The query may be generated with respect to the ambiguous segment
values. For example, after receiving a sequence of relatively low
values of the first machine behavioral model, the management server
140 may generate a query that is related to the abovementioned
sequence. According to the same example, the query may be: "Has a
downtime occurred?"
[0036] In an embodiment, the management server 140 is configured to
receive at least one input from a client device (e.g. the client
device 160) responsive of the query. The input may be for example a
user feedback and may be entered by a user using a client device
(e.g. the client device 160). In a further embodiment, the input
may be received from a log, a database, and the like. In a further
embodiment, the input may include a corrective solution
recommendation, an answer to a closed or open question, root cause
description, confirmation of the machine learning algorithm
estimation regarding the ambiguous segment (the estimation may be
related to detection and/or prediction of one or more machine
failures), and so on. The input may include for example, a word, a
sentence, a number, a portion thereof, a combination thereof, and
so on. The input may be for example and without limitations, "Yes",
"No", "increase in pressure gauges", "open the pressure valves",
and the like. As an example, a query, such as "Has a downtime
occurred?", is sent to a client device and displayed on a display
unit (not shown) of a client device. Thereafter, the user feedback
to the query, such as "Yes" or "No" is received at the management
server 140. It should be noted that there may be multiple and/or
sequence of queries and inputs related to the queries.

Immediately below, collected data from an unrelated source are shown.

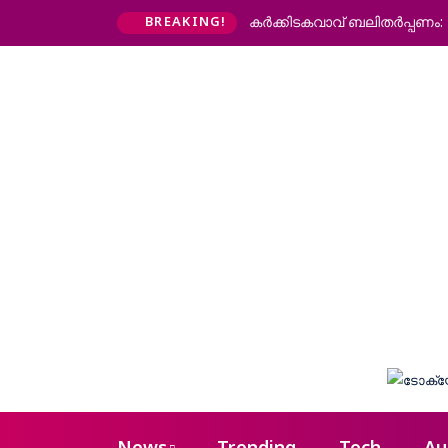
കര്‍ക്കിടകവാവ് ബലിതര്‍പ്പണം
BREAKING!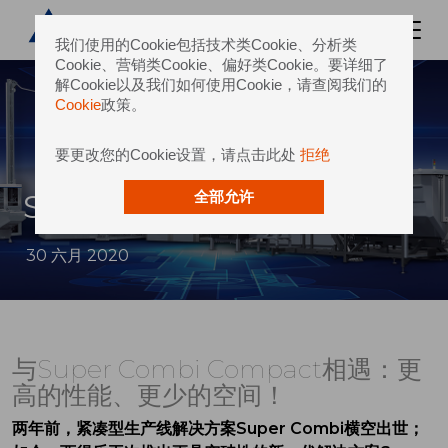
我们使用的Cookie包括技术类Cookie、分析类
Cookie、营销类Cookie、偏好类Cookie。要详细了
解Cookie以及我们如何使用Cookie，请查阅我们的
Cookie
政策。
要更改您的Cookie设置，请点击此处
拒绝
Super Combi Compact
全部允许
30 六月 2020
与Super Combi Compact相遇：更
高的性能、更少的空间！
两年前，紧凑型生产线解决方案Super Combi横空出世；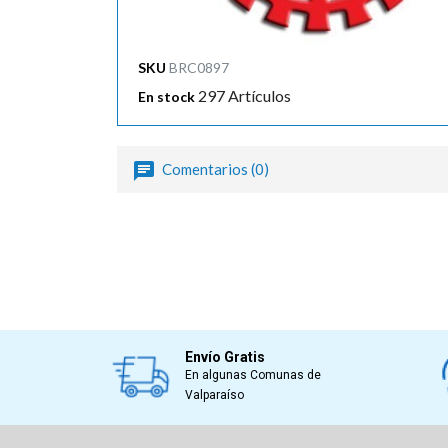
SKU
BRC0897
297 Artículos
En stock
Comentarios (0)
Envío Gratis
En algunas Comunas de
Valparaíso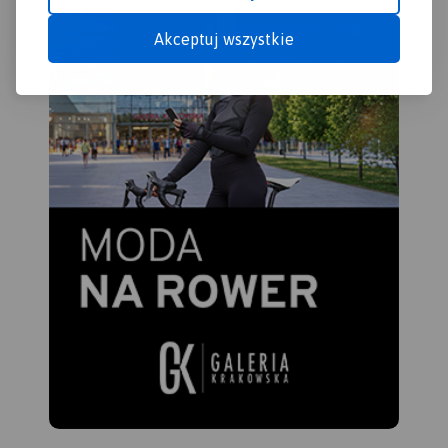
"Pojezierze Olsztyńskie -
cuda przyrody, wyróżniające
Akceptuj wszystkie
część południowa".
Rok
się miejsca widokowe i
wydania 2023
panoramy. Mapę offline
można zakupić w aplikacji
Traseo na urządzenia
mobilne.
Rok wydania 2022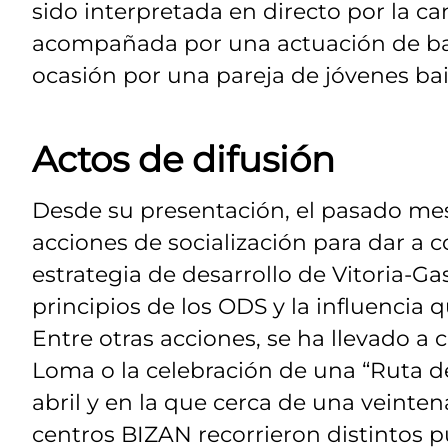
sido interpretada en directo por la ca
acompañada por una actuación de ba
ocasión por una pareja de jóvenes bail
Actos de difusión
Desde su presentación, el pasado mes
acciones de socialización para dar a 
estrategia de desarrollo de Vitoria-G
principios de los ODS y la influencia q
Entre otras acciones, se ha llevado a
Loma o la celebración de una “Ruta de
abril y en la que cerca de una veinte
centros BIZAN recorrieron distintos p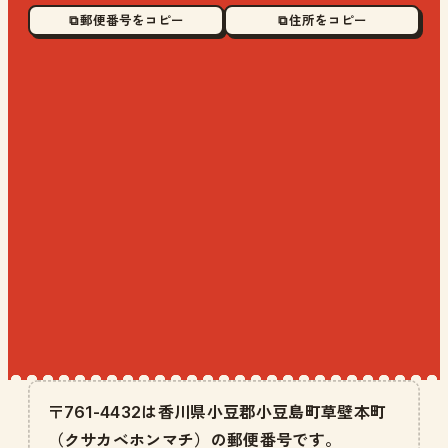
⧉ 郵便番号をコピー
⧉ 住所をコピー
〒761-4432は香川県小豆郡小豆島町草壁本町
（クサカベホンマチ）の郵便番号です。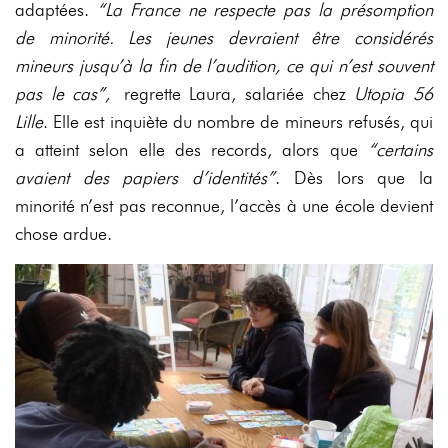
adaptées.
“La France ne respecte pas la présomption
de minorité. Les jeunes devraient être considérés
mineurs jusqu’à la fin de l’audition, ce qui n’est souvent
pas le cas”,
regrette Laura, salariée chez
Utopia 56
Lille
. Elle est inquiète du nombre de mineurs refusés, qui
a atteint selon elle des records, alors que
“
certains
avaient des papiers d’identités”
. Dès lors que la
minorité n’est pas reconnue, l’accès à une école devient
chose ardue.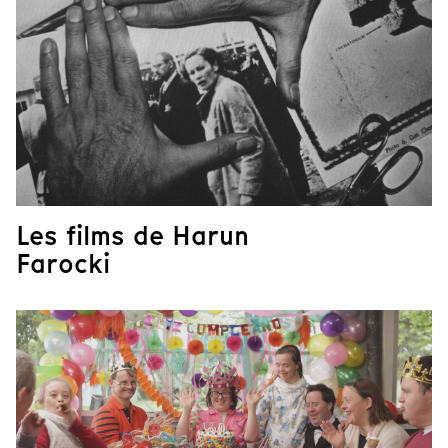
Les films de Harun
Farocki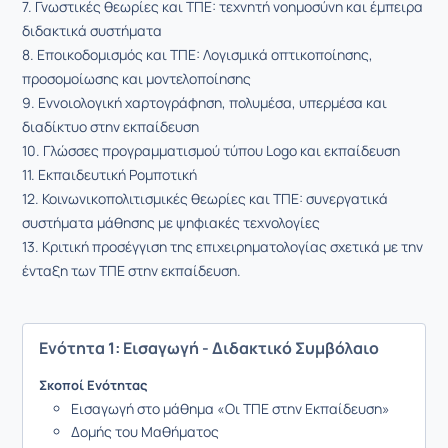
7. Γνωστικές θεωρίες και ΤΠΕ: τεχνητή νοημοσύνη και έμπειρα
διδακτικά συστήματα
8. Εποικοδομισμός και ΤΠΕ: Λογισμικά οπτικοποίησης,
προσομοίωσης και μοντελοποίησης
9. Εννοιολογική χαρτογράφηση, πολυμέσα, υπερμέσα και
διαδίκτυο στην εκπαίδευση
10. Γλώσσες προγραμματισμού τύπου Logo και εκπαίδευση
11. Εκπαιδευτική Ρομποτική
12. Κοινωνικοπολιτισμικές θεωρίες και ΤΠΕ: συνεργατικά
συστήματα μάθησης με ψηφιακές τεχνολογίες
13. Κριτική προσέγγιση της επιχειρηματολογίας σχετικά με την
ένταξη των ΤΠΕ στην εκπαίδευση.
Ενότητα 1: Εισαγωγή - Διδακτικό Συμβόλαιο
Σκοποί Ενότητας
Εισαγωγή στο μάθημα «Οι ΤΠΕ στην Εκπαίδευση»
Δομής του Μαθήματος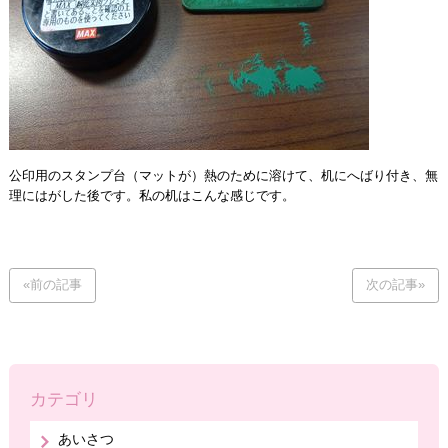
公印用のスタンプ台（マットが）熱のために溶けて、机にへばり付き、無
理にはがした後です。私の机はこんな感じです。
«前の記事
次の記事»
カテゴリ
あいさつ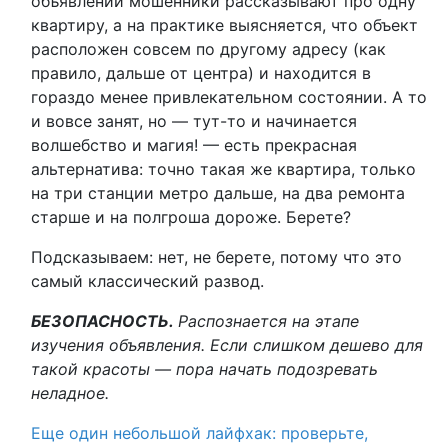
объявлении мошенники рассказывают про одну
квартиру, а на практике выясняется, что объект
расположен совсем по другому адресу (как
правило, дальше от центра) и находится в
гораздо менее привлекательном состоянии. А то
и вовсе занят, но — тут-то и начинается
волшебство и магия! — есть прекрасная
альтернатива: точно такая же квартира, только
на три станции метро дальше, на два ремонта
старше и на полгроша дороже. Берете?
Подсказываем: нет, не берете, потому что это
самый классический развод.
БЕЗОПАСНОСТЬ.
Распознается на этапе
изучения объявления. Если слишком дешево для
такой красоты — пора начать подозревать
неладное.
Еще один небольшой лайфхак: проверьте,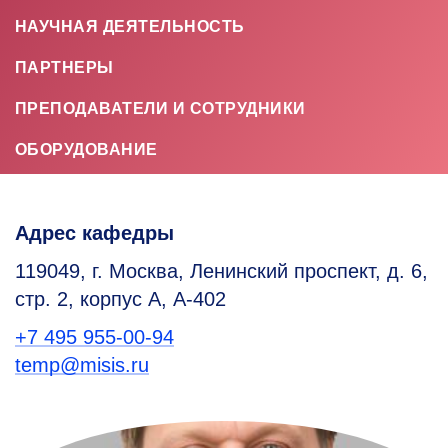
НАУЧНАЯ ДЕЯТЕЛЬНОСТЬ
ПАРТНЕРЫ
ПРЕПОДАВАТЕЛИ И СОТРУДНИКИ
ОБОРУДОВАНИЕ
Адрес кафедры
119049, г. Москва, Ленинский проспект, д. 6,
стр. 2, корпус А, А-402
+7 495 955-00-94
temp@misis.ru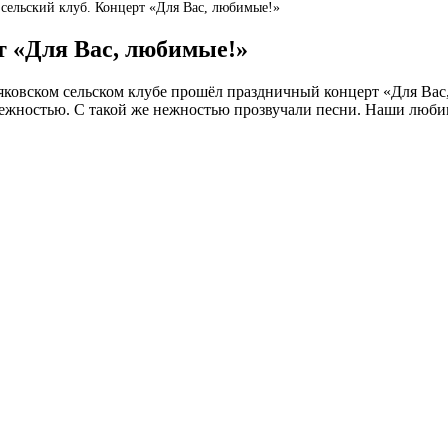
 сельский клуб. Концерт «Для Вас, любимые!»
т «Для Вас, любимые!»
няковском сельском клубе прошёл праздничный концерт «Для Ва
ежностью. С такой же нежностью прозвучали песни. Наши любим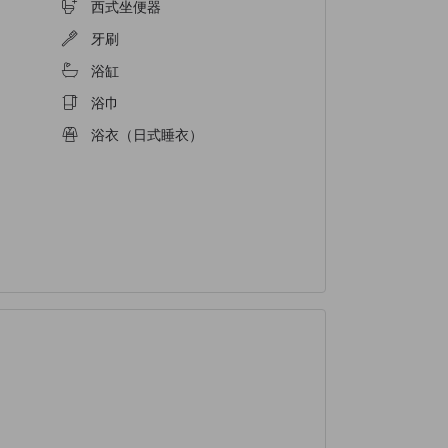
西式坐便器
牙刷
浴缸
浴巾
浴衣（日式睡衣）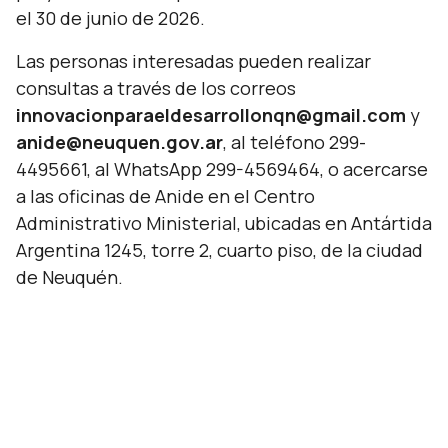
el 30 de junio de 2026.
Las personas interesadas pueden realizar
consultas a través de los correos
innovacionparaeldesarrollonqn@gmail.com
y
anide@neuquen.gov.ar
, al teléfono 299-
4495661, al WhatsApp 299-4569464, o acercarse
a las oficinas de Anide en el Centro
Administrativo Ministerial, ubicadas en Antártida
Argentina 1245, torre 2, cuarto piso, de la ciudad
de Neuquén.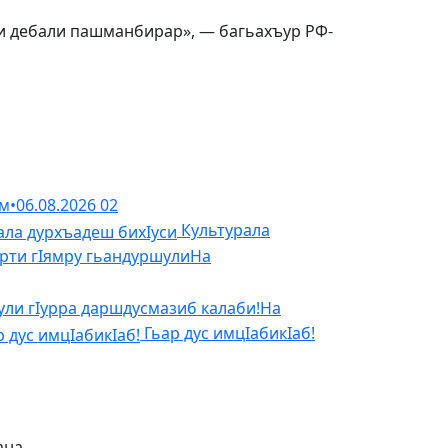
и дебали пашманбирар», — багьахъур РФ-
ом
•
06.08.2026
02
Культурала
рти гIямру гьандуршули
На
ули гIурра даршдусмазиб калаби!
На
Гьар дус им­цIа­би­кIаб!
ана.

[0037] In an embodiment, the management server 140 is configured to
update, based on the received input, a machine learning algorithm
such as a deep learning model that is adapted to, for example,
detect abnormal behaviors in a plurality of machine behavioral
models, identify patterns and/or trends that may indicate on
forthcoming machine failures, and the like. In an embodiment, the
received input is used to adjust a deep learning reward function,
causing continuous improvement in the machine learning accuracy
based on the received input.
[0038] It should be noted that when no input is received from the
client device 160, the management server 140 is configured to
generate one or more corrective solution recommendations with
respect to the identified ambiguous segment by, for example,
comparing the characteristics of the ambiguous segment to one or
more previous segments of one or more machine behavioral models
that were previously analyzed and determined. According to the same
example, the comparison allows to identify a high level of
similarity between the characteristics of the ambiguous segment and
the previous segments such that one or more corrective solution
recommendations that were previously associated with the previous
segments may be also associated with the ambiguous segment.
[0039] FIG. 2 shows an example block diagram of the management
server 140 implemented according to an embodiment. The management
server 140 includes a processing circuitry 210 coupled to a memory
220, a storage 230, a network interface 240, and a machine learning
(ML) unit 250. In an embodiment, the components of the machine
failure predictor 140 are connected through a bus 260.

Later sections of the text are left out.